Pixel coordinate grounding data:
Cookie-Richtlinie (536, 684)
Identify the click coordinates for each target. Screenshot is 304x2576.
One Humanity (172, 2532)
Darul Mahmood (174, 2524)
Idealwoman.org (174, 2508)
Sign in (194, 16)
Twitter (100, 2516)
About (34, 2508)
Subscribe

Work task :: Only the data above, repeated exactly, should make up the reply.

Output below ::
Cookie-Richtlinie (536, 684)
Identify the click coordinates for each target. Screenshot is 304x2576.
One Humanity (172, 2532)
Darul Mahmood (174, 2524)
Idealwoman.org (174, 2508)
Sign in (194, 16)
Twitter (100, 2516)
About (34, 2508)
Subscribe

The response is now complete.